Public worker wins a round vs. college that fired her
At least for now, Laura Vera has avoided being Garcetti-ized. Whether she ultimately can prevail on her First Amendment claim, however, remains to be seen.
Vera is one of a long line of public employees who have asserted that their employers violated the First Amendment when they fired or disciplined them for criticizing the employers. These cases have proven especially difficult for public employees to win since 2006, when the U.S. Supreme Court held in Garcetti v. Ceballos that speech made as part of a public employee’s official duties is not constitutionally protected.
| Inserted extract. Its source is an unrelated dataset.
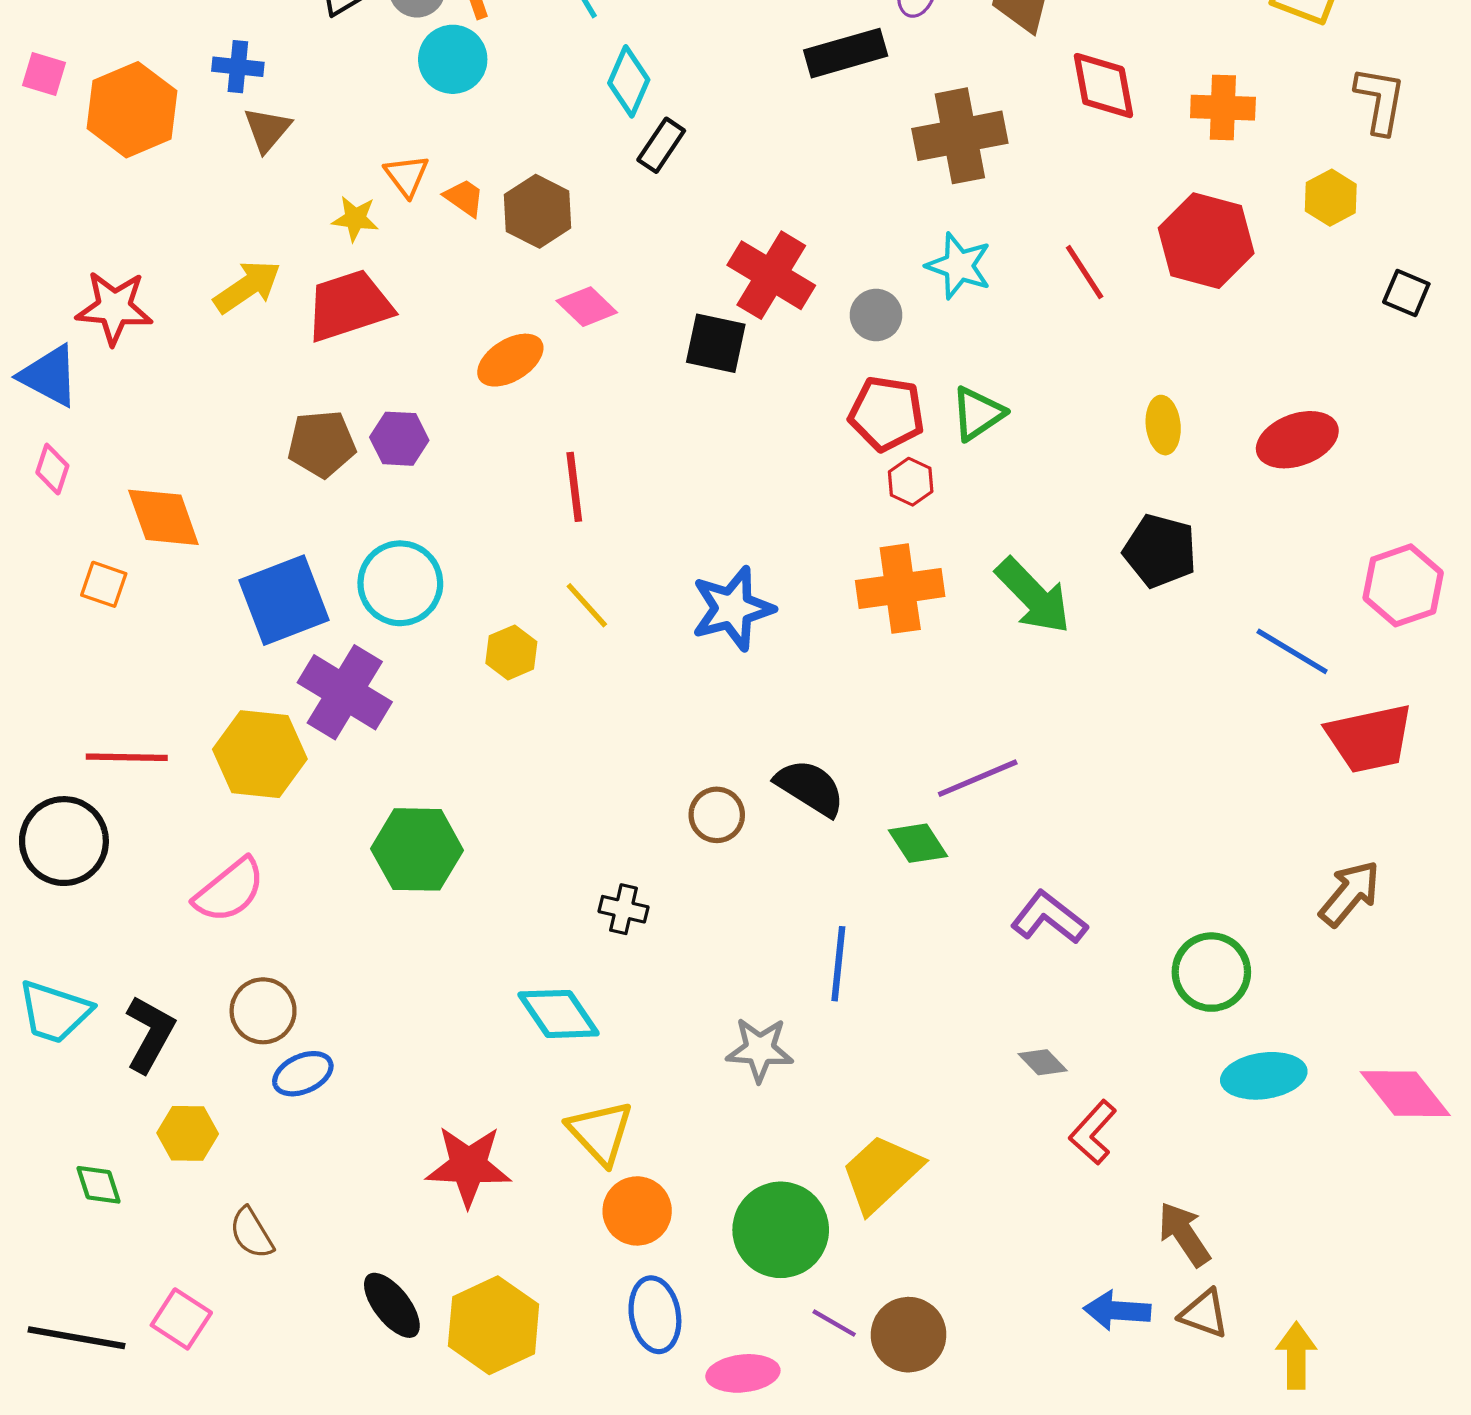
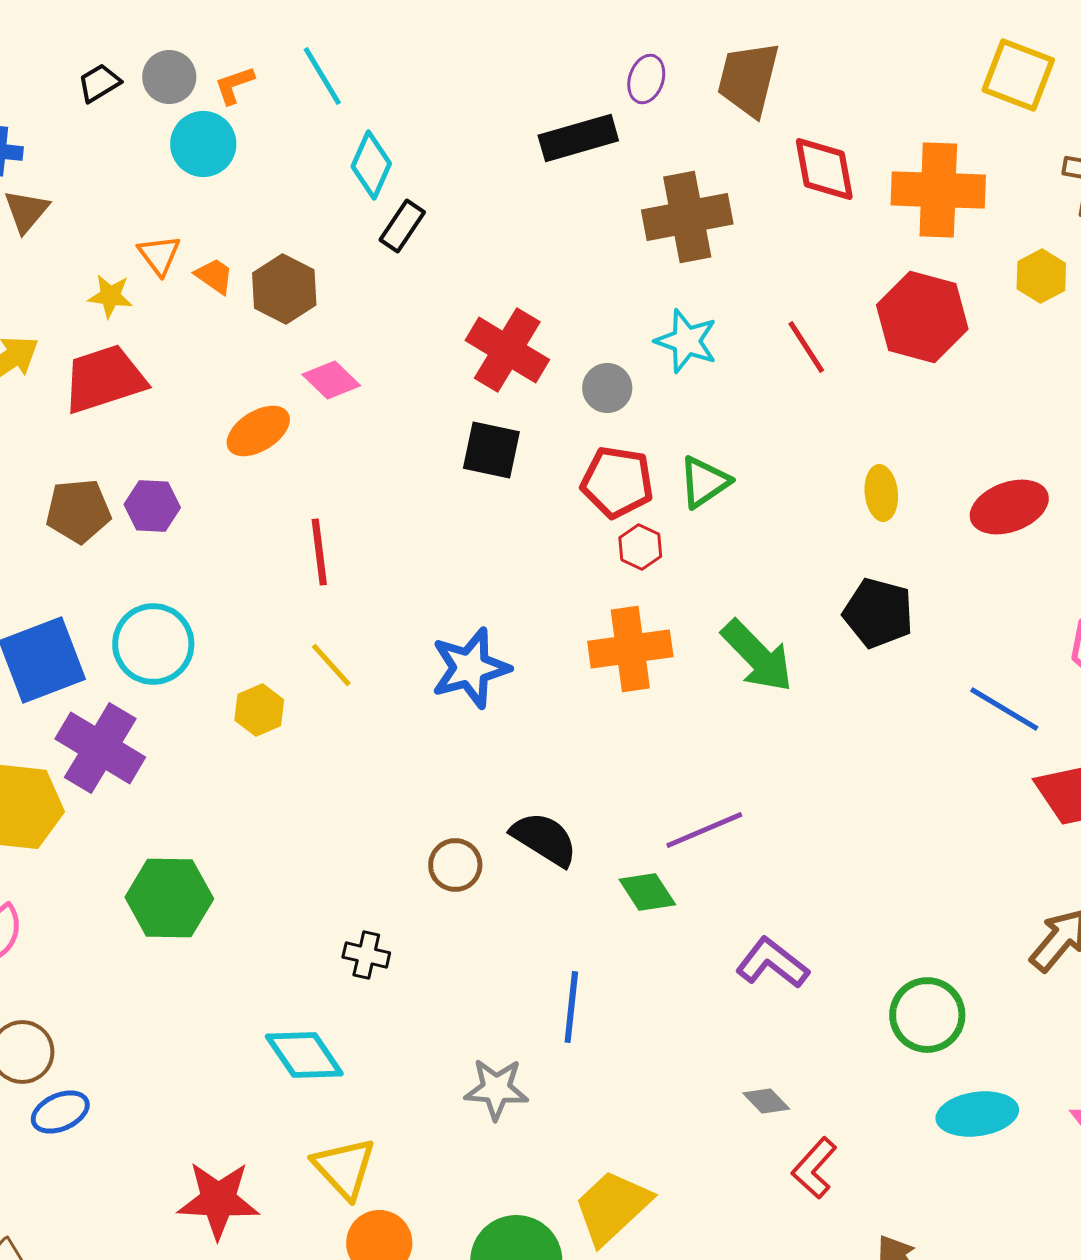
orange cross: (1223, 108) -> (938, 190), size x1.5
black square: (716, 343) -> (491, 450), moved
In Vera v. Zuccarelli, Vera, a former employee of South Suburban College in South Holland, Ill., alleges that she was fired as publications director after she complained that the college was forcing employees to perform political work. On May 10, Senior U.S. District Judge George Lindberg denied the college’s motion to dismiss the lawsuit, saying it was at least “plausible” that Vera could prove her speech was protected by the First Amendment.
Such protection, Lindberg noted, depends in part on whether the speech addresses a matter of public concern. If so, the First Amendment protects the speech – assuming that the employee spoke as a private citizen rather than as a public employee. If the speech addresses only a matter of private interest, however, the public body, acting in its capacity as employer, can terminate or discipline the employee.
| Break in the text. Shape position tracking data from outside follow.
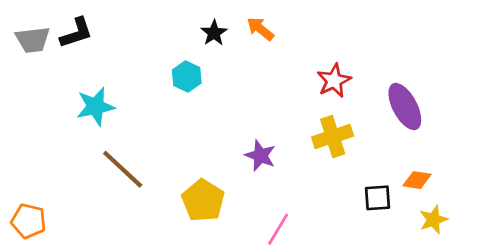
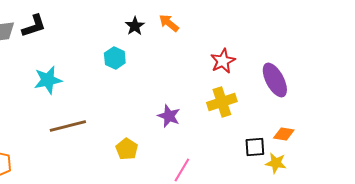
brown line: (123, 169) -> (68, 126), turned -57
yellow pentagon: (203, 201) -> (127, 149), size x0.7
yellow star: (433, 220) -> (276, 163), moved, turned 30

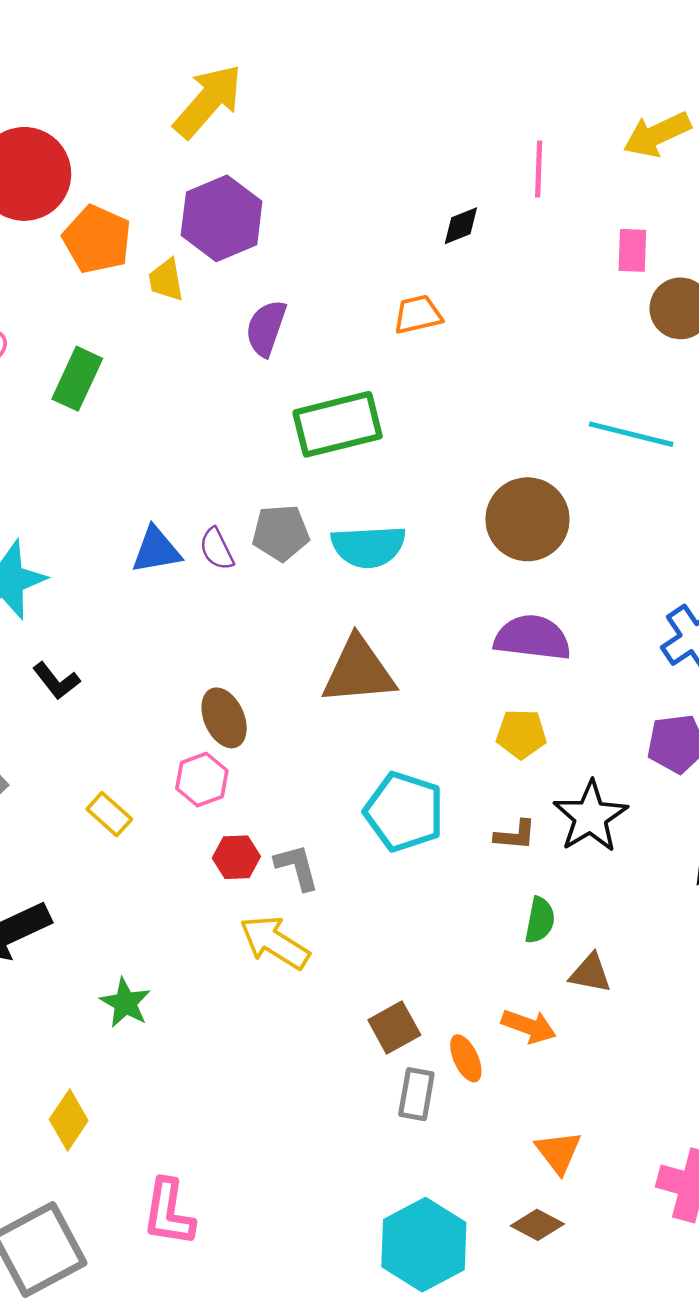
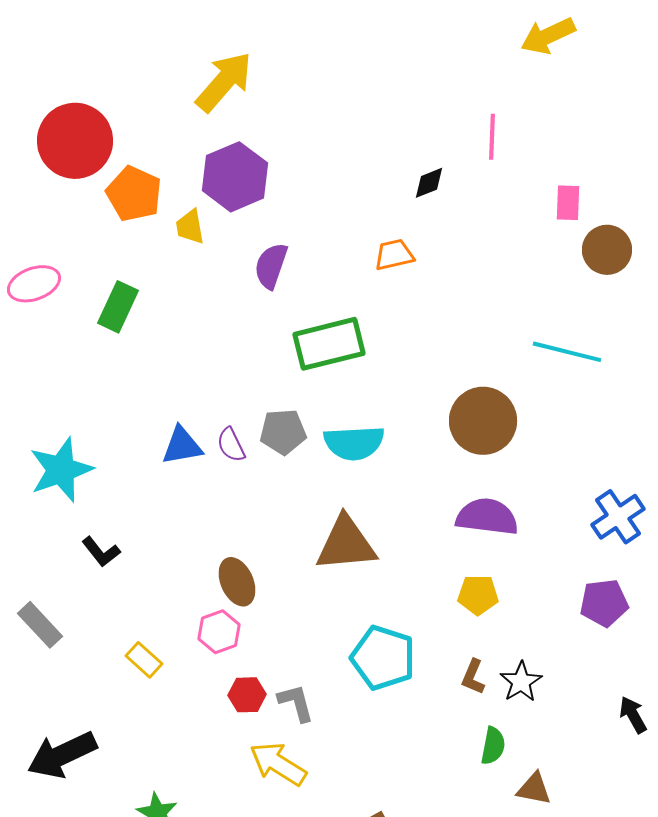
yellow arrow: (657, 134) -> (548, 36), moved
black star: (590, 817) -> (521, 682), moved, size x0.7
brown L-shape: (515, 835) -> (473, 677), turned 108

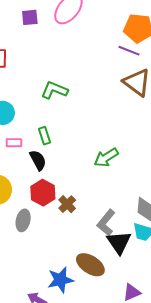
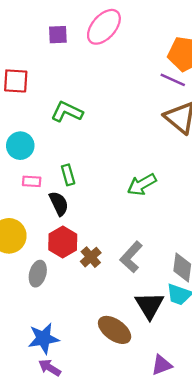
green L-shape: (54, 90) -> (67, 112), moved
green arrow: (106, 157) -> (142, 184), moved
gray L-shape: (106, 223) -> (131, 257), moved
blue star: (60, 280) -> (43, 338), moved

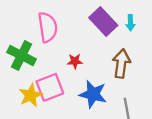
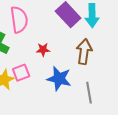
cyan arrow: (130, 23) -> (92, 16), size x1.6
pink square: (50, 87) -> (21, 73), size x0.7

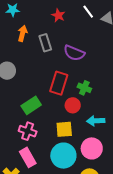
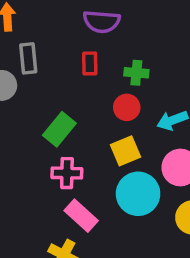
gray rectangle: (45, 43) -> (28, 58), moved, turned 30
red rectangle: (59, 83) -> (90, 63), moved, size x0.6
Vera’s speech, Lindberg held, could be deemed to concern corruption or unethical conduct. If it were, the speech would address a matter of public concern and would be protected if she could also show that the political work (or exposing it) was not part of her job duties.
“It is certainly plausible that this alleged speech involved a matter of public concern,” Lindberg wrote in his opinion. “Thus, while it is impossible at this stage of the proceedings to determine whether the speech was indeed constitutionally protected, plaintiff’s complaint contains sufficient factual matter to state a plausible claim for relief, and so will not be dismissed.”